As I am fond of saying: "Money for nothing, chicks for free". The Fed is in Dire Straits, indeed.

Two thoughts:
  • The Fed is desperately trying to arrest what it sees as a runaway train of deflation from smashing into the entire economy. But which economy is it trying to protect? Obviously, the Permagrowth economy which - in my opinion, at least - is completely past due its expiration date. It would be far more constructive to re-think the entire concept and come up with a radically different economic paradigm: the Sustainable Economy. In such a case, quantitative easing is completely and unequivocally the wrong thing to do.
  • Even if the Fed is determined to keep going as it is, we must seriously think of the consequences down the road. The Fed's presumed plan is to prevent future hyperinflation by soaking up the excess liquidity immediately once deflation is reversed. Easier said than done; it's like taking a shower with water of only two possible temperatures: scalding hot or frezing cold. Good luck with that...
Oh, allright... I'll succumb to the usual temptation and risk a prediction, after all: The Fed will keep on its present course until financial markets finally cheer up and signal a recovery, even if such signal ultimately proves short-lived and false. Mr. Bernanke has no choice, really; his entire career has revolved around the study of monetary policy during the Great Depression and ways to combat it using squadrons of moneycopters. In this way he is, very unfortunately, the very definition of the anti-Protean Chairman (*).

May the year ahead prove eventful - or, even better, historic. That's pretty much a curse, I'm afraid...
___________________________________________________

(*) Protean: versatile, flexible, adaptable.


17 comments:

Adam Smith said...

Quantitative Easing Won't Work

In a Liquidity Trap although Saving (S) is abnormally high investment (I) is next to 0.

Hence, the Keynesian paradigm I = S is not verified.

The purpose of Quantitative Easing being to lower the yield on long-term savings doesn't create $1 of investment.

It does diminish the yield on long-term Treasury Bonds but lowers marginally, if at all, the asked yield on savings.

This and other issues are explored in my tract:

A Specific Application of Employment, Interest and Money
Plea for a New World Economic Order



Abstract:

This tract makes a critical analysis of credit based, free market economy, Capitalism, and proves that its dysfunctions are the result of the existence of credit.

It shows that income / wealth disparity, cause and consequence of credit and of the level of long-term interest-rates, is the first order hidden variable, possibly the only one, of economic development.

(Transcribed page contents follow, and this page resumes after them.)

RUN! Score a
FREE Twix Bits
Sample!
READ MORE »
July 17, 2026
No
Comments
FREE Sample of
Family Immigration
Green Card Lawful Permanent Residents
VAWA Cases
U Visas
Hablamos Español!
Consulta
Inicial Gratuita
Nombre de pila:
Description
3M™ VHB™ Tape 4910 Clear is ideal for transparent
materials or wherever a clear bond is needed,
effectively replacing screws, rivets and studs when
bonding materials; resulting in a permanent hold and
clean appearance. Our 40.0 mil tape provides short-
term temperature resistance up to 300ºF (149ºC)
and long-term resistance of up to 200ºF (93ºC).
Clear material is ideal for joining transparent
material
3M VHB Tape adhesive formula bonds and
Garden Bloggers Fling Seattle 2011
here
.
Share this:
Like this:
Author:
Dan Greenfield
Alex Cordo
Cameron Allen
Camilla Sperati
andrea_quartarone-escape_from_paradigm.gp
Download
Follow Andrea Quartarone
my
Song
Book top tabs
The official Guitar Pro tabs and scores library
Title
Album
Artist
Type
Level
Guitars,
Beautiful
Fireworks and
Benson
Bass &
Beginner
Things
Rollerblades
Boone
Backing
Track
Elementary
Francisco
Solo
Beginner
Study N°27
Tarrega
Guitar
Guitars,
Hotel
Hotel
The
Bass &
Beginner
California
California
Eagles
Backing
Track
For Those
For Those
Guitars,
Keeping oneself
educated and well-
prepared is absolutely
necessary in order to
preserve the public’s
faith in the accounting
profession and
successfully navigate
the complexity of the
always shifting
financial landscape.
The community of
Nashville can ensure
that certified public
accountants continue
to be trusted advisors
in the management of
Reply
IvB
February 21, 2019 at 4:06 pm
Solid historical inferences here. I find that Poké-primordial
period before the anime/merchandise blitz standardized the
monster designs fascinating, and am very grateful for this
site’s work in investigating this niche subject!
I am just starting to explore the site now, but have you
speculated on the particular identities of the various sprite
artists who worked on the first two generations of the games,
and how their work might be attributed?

It solves most of the puzzles of macro economy: among which Business Cycles, Stagflation, Greenspan Conundrum, Deflation and Keynes' Liquidity Trap...

It shows that no fiscal or monetary policy, including the barbaric Quantitative Easing will get us out of depression.


A Credit Free, Free Market Economy will correct all of those dysfunctions.


The alternative would be, on the long run, to wait for the physical destruction (through war or rust) of most of our productive assets. It will be at a cost none of us can afford to pay.

A Specific Application of Employment, Interest and Money
http://www.17-76.net/interest.html

Shalom P. Hamou
Tel: +972 54 441-7640
Email: shalom.p.hamou@17-76.net

Gary said...

"The Fed's presumed plan is to prevent future hyperinflation by soaking up the excess liquidity immediately once deflation is reversed."

Does anyone really believe that they will have either the stones or the brains to do this when it is needed? I don't.

Tiago said...

Dear Hel,

I miss the time you were a heavy blogger. There is no one that has been as insightful and prescient as you. I know that things are unraveling precisely the way you forecasted (and there is not much more than you need say) but your macroeconomic analysis is severely missed. I will leave 2 questions, if I am lucky maybe you will address them ;)

1. Do you expect the current "quantitative easing" to convert the deflation scenario to an hyperinflation one?

2. What do you think about the "keynesian" approach being followed by almost everyone (Germany seems to be the single possible exception). It seems to me that "keynesianism" means transfering the debt from the private to the public sphere (being the state the debtor of last resort) and investing with permagrowth restoration in mind (with some exceptions on renewables)... I mean, this kind of "keynesianism" is mainly another step into the debt abyss.

Marcus said...

Shalom P. Hamou:

"The alternative would be, on the long run, to wait for the physical destruction (through war or rust) of most of our productive assets. It will be at a cost none of us can afford to pay."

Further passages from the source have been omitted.